Division of Research, Kaiser Permanente, Oakland, California, USA.
Department of Epidemiology, University of Washington, Seattle, Washington, USA.
J Am Med Inform Assoc. 2019 Dec 1;26(12):1466-1477. doi: 10.1093/jamia/ocz106.
To use unsupervised topic modeling to evaluate heterogeneity in sepsis treatment patterns contained within granular data of electronic health records.
A multicenter, retrospective cohort study of 29 253 hospitalized adult sepsis patients between 2010 and 2013 in Northern California. We applied an unsupervised machine learning method, Latent Dirichlet Allocation, to the orders, medications, and procedures recorded in the electronic health record within the first 24 hours of each patient's hospitalization to uncover empiric treatment topics across the cohort and to develop computable clinical signatures for each patient based on proportions of these topics. We evaluated how these topics correlated with common sepsis treatment and outcome metrics including inpatient mortality, time to first antibiotic, and fluids given within 24 hours.

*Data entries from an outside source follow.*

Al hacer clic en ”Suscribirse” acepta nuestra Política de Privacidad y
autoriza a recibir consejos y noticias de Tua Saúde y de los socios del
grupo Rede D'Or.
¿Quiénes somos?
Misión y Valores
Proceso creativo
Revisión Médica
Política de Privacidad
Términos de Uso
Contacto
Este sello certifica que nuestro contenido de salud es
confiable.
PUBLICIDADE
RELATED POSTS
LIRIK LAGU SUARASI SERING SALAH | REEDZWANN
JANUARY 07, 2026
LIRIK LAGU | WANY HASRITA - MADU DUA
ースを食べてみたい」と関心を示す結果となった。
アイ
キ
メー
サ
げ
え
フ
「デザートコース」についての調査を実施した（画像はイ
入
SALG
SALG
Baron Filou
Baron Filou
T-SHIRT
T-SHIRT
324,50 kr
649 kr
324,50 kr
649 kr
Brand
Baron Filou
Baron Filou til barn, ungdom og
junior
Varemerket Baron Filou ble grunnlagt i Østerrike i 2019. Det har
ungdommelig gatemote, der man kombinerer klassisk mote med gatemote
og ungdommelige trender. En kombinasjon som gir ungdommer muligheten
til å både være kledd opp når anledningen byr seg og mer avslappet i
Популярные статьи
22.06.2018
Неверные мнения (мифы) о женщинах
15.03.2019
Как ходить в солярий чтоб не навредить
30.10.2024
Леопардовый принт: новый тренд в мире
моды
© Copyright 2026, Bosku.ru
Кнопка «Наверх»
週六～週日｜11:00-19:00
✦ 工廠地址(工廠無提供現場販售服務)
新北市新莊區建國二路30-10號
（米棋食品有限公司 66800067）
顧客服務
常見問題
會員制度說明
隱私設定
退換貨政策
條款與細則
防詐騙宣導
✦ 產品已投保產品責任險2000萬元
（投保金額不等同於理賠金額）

Mean age was 70 ± 17 years with hospital mortality of 9.6%. We empirically identified 42 clinically recognizable treatment topics (eg, pneumonia, cellulitis, wound care, shock). Only 43.1% of hospitalizations had a single dominant topic, and a small minority (7.3%) had a single topic comprising at least 80% of their overall clinical signature. Across the entire sepsis cohort, clinical signatures were highly variable.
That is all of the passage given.